Fix suddenly hunched over, tensing all the muscles of his chest and stomach and curling his arms. He looked like a wrestler, warped into a tight knot and ready to spring, and he emitted a deep, echoing bellow.
Then he took a deep breath and slowly exhaled. “Give me the lamp and the map.”
Fix ran the flame near the map and then pointed. “Some of the ink is running, but I can still read this. Back the way we came. I think there’s a passage that will take us under the city walls and into the Lee.”

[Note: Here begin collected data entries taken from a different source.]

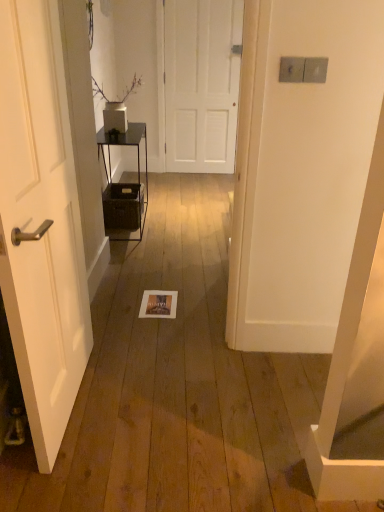 Locate an element on the screen. This screenshot has width=384, height=512. white matte door at center, the 1th door from the top is located at coordinates (201, 84).

Where is `metallic black shelf at center`? metallic black shelf at center is located at coordinates (125, 145).

Locate an element on the screen. white matte door at left, the second door from the top is located at coordinates (x=41, y=222).

Where is `door above the metallic black shelf at center (from the image's perspective)`? This screenshot has width=384, height=512. door above the metallic black shelf at center (from the image's perspective) is located at coordinates (201, 84).

Which is farther from the camera, (x=168, y=161) or (x=132, y=133)?

The point (x=168, y=161) is farther from the camera.

Consider the image. Is white matte door at center, the 2th door positioned from the bottom, in contact with metallic black shelf at center?

No, white matte door at center, the 2th door positioned from the bottom, is not with metallic black shelf at center.

In terms of size, does white matte door at center, marked as the second door in a front-to-back arrangement, appear bigger or smaller than metallic black shelf at center?

In the image, white matte door at center, marked as the second door in a front-to-back arrangement, appears to be smaller than metallic black shelf at center.

Is metallic black shelf at center looking in the opposite direction of white matte door at center, the 1th door from the top?

metallic black shelf at center does not have its back to white matte door at center, the 1th door from the top.

Can you confirm if metallic black shelf at center is wider than white matte door at center, marked as the 1th door in a back-to-front arrangement?

Yes, metallic black shelf at center is wider than white matte door at center, marked as the 1th door in a back-to-front arrangement.

Which is correct: metallic black shelf at center is inside white matte door at center, the 1th door from the top, or outside of it?

metallic black shelf at center is not enclosed by white matte door at center, the 1th door from the top.

Is white matte door at left, the first door in the bottom-to-top sequence, wider than white matte door at center, marked as the 1th door in a back-to-front arrangement?

Indeed, white matte door at left, the first door in the bottom-to-top sequence, has a greater width compared to white matte door at center, marked as the 1th door in a back-to-front arrangement.

Considering the sizes of white matte door at left, the 1th door in the left-to-right sequence, and white matte door at center, marked as the 1th door in a back-to-front arrangement, in the image, is white matte door at left, the 1th door in the left-to-right sequence, bigger or smaller than white matte door at center, marked as the 1th door in a back-to-front arrangement,?

white matte door at left, the 1th door in the left-to-right sequence, is bigger than white matte door at center, marked as the 1th door in a back-to-front arrangement.

From the image's perspective, which is below, white matte door at left, the second door from the top, or white matte door at center, marked as the 1th door in a back-to-front arrangement?

white matte door at left, the second door from the top, from the image's perspective.

Who is taller, white matte door at left, the second door in the right-to-left sequence, or white matte door at center, the 2th door positioned from the bottom?

white matte door at center, the 2th door positioned from the bottom.

Does point (104, 135) come behind point (57, 82)?

Yes, point (104, 135) is farther from viewer.

Is metallic black shelf at center closer to camera compared to white matte door at left, the 1th door in the left-to-right sequence?

No, the depth of metallic black shelf at center is greater than that of white matte door at left, the 1th door in the left-to-right sequence.

Is metallic black shelf at center at the left side of white matte door at left, which is the first door from front to back?

Correct, you'll find metallic black shelf at center to the left of white matte door at left, which is the first door from front to back.

Looking at the image, does metallic black shelf at center seem bigger or smaller compared to white matte door at left, the 1th door in the left-to-right sequence?

Considering their sizes, metallic black shelf at center takes up more space than white matte door at left, the 1th door in the left-to-right sequence.

Consider the image. Is white matte door at left, the first door in the bottom-to-top sequence, with metallic black shelf at center?

No, white matte door at left, the first door in the bottom-to-top sequence, is not touching metallic black shelf at center.

Who is taller, white matte door at left, the second door in the right-to-left sequence, or metallic black shelf at center?

Standing taller between the two is white matte door at left, the second door in the right-to-left sequence.

Which of these two, white matte door at left, the first door in the bottom-to-top sequence, or metallic black shelf at center, is bigger?

metallic black shelf at center.

Considering the positions of objects white matte door at left, the second door in the right-to-left sequence, and metallic black shelf at center in the image provided, who is more to the right, white matte door at left, the second door in the right-to-left sequence, or metallic black shelf at center?

white matte door at left, the second door in the right-to-left sequence.

Can you confirm if white matte door at center, marked as the 1th door in a back-to-front arrangement, is thinner than white matte door at left, the second door from the top?

Yes, white matte door at center, marked as the 1th door in a back-to-front arrangement, is thinner than white matte door at left, the second door from the top.

Consider the image. From the image's perspective, does white matte door at center, marked as the second door in a front-to-back arrangement, appear higher than white matte door at left, the second door in the back-to-front sequence?

Yes.

Considering the positions of objects white matte door at center, marked as the second door in a front-to-back arrangement, and white matte door at left, the second door in the right-to-left sequence, in the image provided, who is more to the left, white matte door at center, marked as the second door in a front-to-back arrangement, or white matte door at left, the second door in the right-to-left sequence,?

white matte door at left, the second door in the right-to-left sequence.

Locate an element on the screen. furniture below the white matte door at center, which is the 2th door from left to right (from the image's perspective) is located at coordinates (125, 145).

Locate an element on the screen. The image size is (384, 512). the 2nd door directly above the metallic black shelf at center (from a real-world perspective) is located at coordinates (201, 84).

When comparing their distances from white matte door at left, the second door in the right-to-left sequence, does metallic black shelf at center or white matte door at center, marked as the second door in a front-to-back arrangement, seem closer?

metallic black shelf at center.

From the image, which object appears to be nearer to white matte door at left, which is the first door from front to back, white matte door at center, marked as the second door in a front-to-back arrangement, or metallic black shelf at center?

The object closer to white matte door at left, which is the first door from front to back, is metallic black shelf at center.

When comparing their distances from metallic black shelf at center, does white matte door at center, marked as the second door in a front-to-back arrangement, or white matte door at left, which is the first door from front to back, seem further?

white matte door at center, marked as the second door in a front-to-back arrangement, is further to metallic black shelf at center.

Looking at the image, which one is located further to metallic black shelf at center, white matte door at left, the second door in the back-to-front sequence, or white matte door at center, marked as the second door in a front-to-back arrangement?

Among the two, white matte door at center, marked as the second door in a front-to-back arrangement, is located further to metallic black shelf at center.

Estimate the real-world distances between objects in this image. Which object is closer to white matte door at center, marked as the 1th door in a back-to-front arrangement, white matte door at left, the second door in the back-to-front sequence, or metallic black shelf at center?

Among the two, metallic black shelf at center is located nearer to white matte door at center, marked as the 1th door in a back-to-front arrangement.

Which object lies further to the anchor point white matte door at center, marked as the second door in a front-to-back arrangement, metallic black shelf at center or white matte door at left, the second door from the top?

Among the two, white matte door at left, the second door from the top, is located further to white matte door at center, marked as the second door in a front-to-back arrangement.

You are a GUI agent. You are given a task and a screenshot of the screen. Output one action in this format:
    pyautogui.click(x=<x>, y=<y>)
    Task: Click on the furniture between white matte door at left, the 1th door in the left-to-right sequence, and white matte door at center, marked as the second door in a front-to-back arrangement, along the z-axis
    Image resolution: width=384 pixels, height=512 pixels.
    Given the screenshot: What is the action you would take?
    pyautogui.click(x=125, y=145) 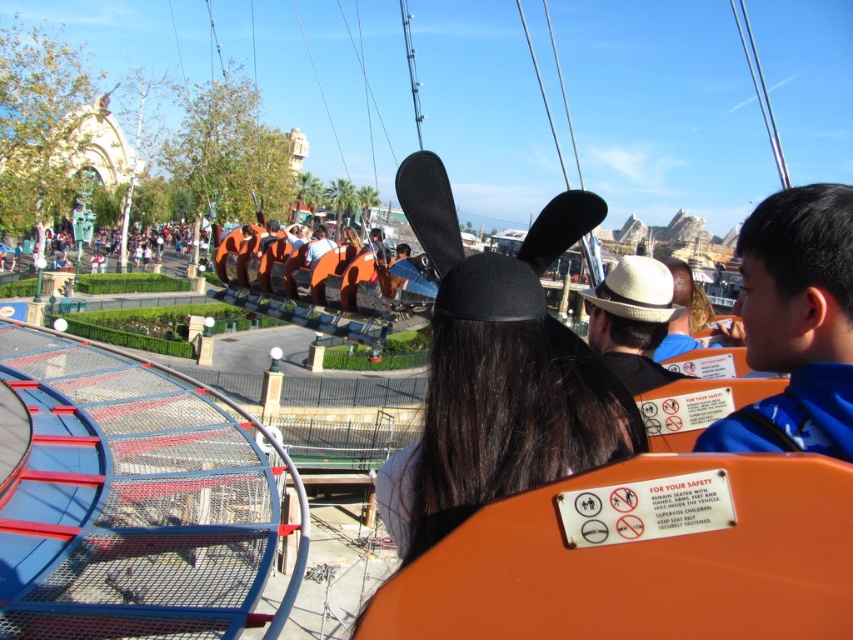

They hopped back to the stone shelf and stepped through the giant skeleton’s eye socket. Indrajit and Munahim both went out of their way to crush the several Kattak nymphs on the shelf, grinding them under their sandaled heels. When they reached the cascade of water pouring from the ceiling, they stepped into it and rinsed off, forcing Larch to do the same. Eventually, after folding the map and putting it away, Fix brought them up in a heap of rubble, the remains of a large building that had formerly stood just inside the wall of the Lee.
“Where can you go?” Indrajit asked Larch.
“With you.” Larch trembled as he spoke.
“Do you need money?” Indrajit asked.
“I’m going with you,” the archegos minor said again. “I’m not safe alone.”
“You’re not safe with us,” Fix pointed out, but Larch only shivered and said nothing.
In the blue light preceding the dawn, Indrajit bought a strip of cloth and herbs identified as potent for healing in the Epic. Together, the Protagonists pulled the bolt from Munahim’s arm and bound his wound. Then they bought four wool cloaks at a caravan supplier and walked toward Yovila’s Gardens.
“Who are we meeting in this park?” Munahim wondered out loud. “And why in the Lee? This isn’t Zac Betel’s territory.”
Indrajit looked at the lightening sky in the east. “We’ll find out soon.”